Encarado de forma saudável, porém, o colecionismo, seja de brinquedos, itens de papelaria ou qualquer outro objeto, pode ser um meio “legítimo e saudável de se reconectar com o universo interno”.
“Quando essa prática acontece em comunidade, com trocas, conversas e identificação com outras pessoas, ela se torna ainda mais potente. Não é apenas sobre o objeto, mas sobre o vínculo que ele representa um elo com o lúdico, com a criatividade, com a leveza. E tudo isso é fundamental, especialmente em um cotidiano acelerado, marcado por cobranças e excesso de responsabilidades”, ressalta Elaine.
Loja cearense lança coleção inspirada na tendência
Em 2014, as irmãs Livia e Lara Machado criaram um perfil no Instagram para compartilhar dicas de séries, compras e receitas.

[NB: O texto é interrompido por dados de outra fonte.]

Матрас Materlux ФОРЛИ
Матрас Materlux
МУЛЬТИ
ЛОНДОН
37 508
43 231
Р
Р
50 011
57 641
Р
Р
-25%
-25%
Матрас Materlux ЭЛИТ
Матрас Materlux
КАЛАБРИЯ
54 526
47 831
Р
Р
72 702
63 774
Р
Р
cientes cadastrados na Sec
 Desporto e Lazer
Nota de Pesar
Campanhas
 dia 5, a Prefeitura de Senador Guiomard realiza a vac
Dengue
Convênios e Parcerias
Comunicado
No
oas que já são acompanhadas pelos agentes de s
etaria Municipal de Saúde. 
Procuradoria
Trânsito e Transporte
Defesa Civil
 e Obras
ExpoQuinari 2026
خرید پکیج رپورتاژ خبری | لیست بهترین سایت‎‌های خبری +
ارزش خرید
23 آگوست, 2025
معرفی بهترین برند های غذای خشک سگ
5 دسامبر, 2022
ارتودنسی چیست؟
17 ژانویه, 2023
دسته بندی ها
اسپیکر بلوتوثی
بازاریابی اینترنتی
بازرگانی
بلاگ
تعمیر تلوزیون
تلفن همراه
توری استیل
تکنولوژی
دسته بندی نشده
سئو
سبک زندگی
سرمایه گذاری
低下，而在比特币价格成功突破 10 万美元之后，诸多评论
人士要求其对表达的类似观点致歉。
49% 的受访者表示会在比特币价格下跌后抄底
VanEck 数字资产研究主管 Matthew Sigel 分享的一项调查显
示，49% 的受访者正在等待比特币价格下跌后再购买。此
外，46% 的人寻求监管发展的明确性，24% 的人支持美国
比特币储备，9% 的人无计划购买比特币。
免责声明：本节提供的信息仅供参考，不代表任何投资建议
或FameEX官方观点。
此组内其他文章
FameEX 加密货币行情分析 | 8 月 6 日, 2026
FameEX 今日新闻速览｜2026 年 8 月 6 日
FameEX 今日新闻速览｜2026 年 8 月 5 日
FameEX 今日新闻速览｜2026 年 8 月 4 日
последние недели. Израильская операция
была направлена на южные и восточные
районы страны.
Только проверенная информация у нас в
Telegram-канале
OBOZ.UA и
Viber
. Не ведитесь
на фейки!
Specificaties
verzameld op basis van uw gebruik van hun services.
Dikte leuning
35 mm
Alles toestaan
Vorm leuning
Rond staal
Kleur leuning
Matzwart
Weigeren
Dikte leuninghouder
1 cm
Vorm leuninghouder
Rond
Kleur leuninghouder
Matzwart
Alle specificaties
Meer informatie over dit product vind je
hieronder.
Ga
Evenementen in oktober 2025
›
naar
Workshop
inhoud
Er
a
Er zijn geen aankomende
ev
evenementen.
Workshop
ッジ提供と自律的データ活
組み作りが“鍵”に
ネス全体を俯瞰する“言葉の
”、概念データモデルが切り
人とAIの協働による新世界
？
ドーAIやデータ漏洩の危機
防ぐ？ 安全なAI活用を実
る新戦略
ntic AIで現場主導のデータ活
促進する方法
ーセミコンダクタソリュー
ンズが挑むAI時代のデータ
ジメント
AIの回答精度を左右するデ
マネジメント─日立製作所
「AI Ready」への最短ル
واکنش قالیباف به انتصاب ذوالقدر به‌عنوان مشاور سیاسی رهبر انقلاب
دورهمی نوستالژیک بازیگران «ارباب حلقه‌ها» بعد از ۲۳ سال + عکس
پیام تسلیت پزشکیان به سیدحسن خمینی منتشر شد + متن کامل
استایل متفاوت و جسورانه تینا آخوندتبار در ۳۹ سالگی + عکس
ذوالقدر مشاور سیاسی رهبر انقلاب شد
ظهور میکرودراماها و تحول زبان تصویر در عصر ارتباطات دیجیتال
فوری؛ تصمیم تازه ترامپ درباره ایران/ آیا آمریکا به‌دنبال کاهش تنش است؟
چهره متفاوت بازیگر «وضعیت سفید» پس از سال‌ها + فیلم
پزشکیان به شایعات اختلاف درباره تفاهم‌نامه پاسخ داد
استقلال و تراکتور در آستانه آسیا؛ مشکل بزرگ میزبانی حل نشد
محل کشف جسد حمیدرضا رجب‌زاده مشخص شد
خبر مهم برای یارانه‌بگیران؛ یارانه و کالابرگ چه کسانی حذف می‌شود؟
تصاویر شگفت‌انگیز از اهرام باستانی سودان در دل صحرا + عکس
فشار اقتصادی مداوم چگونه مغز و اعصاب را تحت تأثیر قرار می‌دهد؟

Pouco tempo depois, percebendo que a comunidade de leitores era engajada e tinha interesse em consumir produtos que elas compartilhavam, decidiram começar a vender “cacarecos”, como itens de papelaria, molduras customizadas e acessórios.
Assim nasceu a Universo, que se expandiu e hoje vende camisetas, bonés, itens de papelaria, acessórios e muito mais – tanto na loja física, em Fortaleza, quanto no site, para todo o País. Desde o início, as sócias levaram a paixão pessoal por itens fofos e colecionáveis para a marca, das estampas até os brindes que acompanham as compras.
“Na infância, começamos com adesivos, acessórios para Barbie e brindes de lanches (Guaraná, Cheetos e McDonald’s). Na adolescência seguimos com papel de carta, embalagens e figuras da Lego”, lembra Livia.
“Hoje, adultas e com nosso próprio dinheiro, a gente consegue acessar mais fácil os itens desejo e até trazer um pouco disso pra marca, com os itens de papelaria que acompanham os pedidos e mimos exclusivos que criamos para as coleções”, completa.
Com imagens coloridas e vibrantes que mudam periodicamente, os próprios brindes da marca acabaram virando itens colecionáveis, conta Livia. “Muitas clientes guardam todas as tags, brindes e cartões da Uni e nos relatam com frequência o apego a eles”, comenta.
Para a sócia da Universo, o termo cacareco girls surge como uma forma de “resumir e facilitar a identificação dessas garotas com interesses em comum”. “Penso que o surgimento da tendência tem muito a ver com a necessidade de mulheres se reconectarem com a infância, visto que o ‘brincar’ é tirado de nós tão cedo – além da estética agradável e de ser uma fuga lúdica para os problemas da vida adulta”, relata.
É muito bacana que nós, mulheres, tenhamos exemplos de outras pessoas que compartilham das mesmas vontades, hobbies ou desejos. Isso nunca foi negado aos homens, mas quando se trata do universo feminino acaba taxado como fútil, desnecessário e infantil. Quando a gente encontra a nossa comunidade, se sente à vontade e entende que também é possível se permitir tais agrados.”
Na casa de Livia e Lara, coleções de Sonny Angels (bonequinhos japoneses vendidos em caixas-surpresa) e Sylvanian Families (famílias de animais com estética camponesa) preenchem prateleiras de estantes, em meio a outros objetos de decoração garimpados. Os mimos também servem como chaveiros e acessórios nas bolsas, dando mais cor ao dia a dia, e chegaram até a inspirar a nova coleção da marca, intitulada Uniland e lançada nesta quinta-feira (5).
@universoloja chá revelação de crybaby ⭐️ muito lucky girls!!!! #crybaby #crybabypopmart #popmart #colecionaveis ♬ som original - uni club
“A nova coleção nasceu de um bloqueio criativo que foi vencido justamente com o retorno à nossa infância”, conta Livia. “As ilustrações desse lançamento têm referência de contos de fadas, bonecos colecionáveis, filmes dos anos 90 e livros”, completa. “É um resumo de tudo que nos levou até aqui e que nos conecta desde sempre com a nossa comunidade”.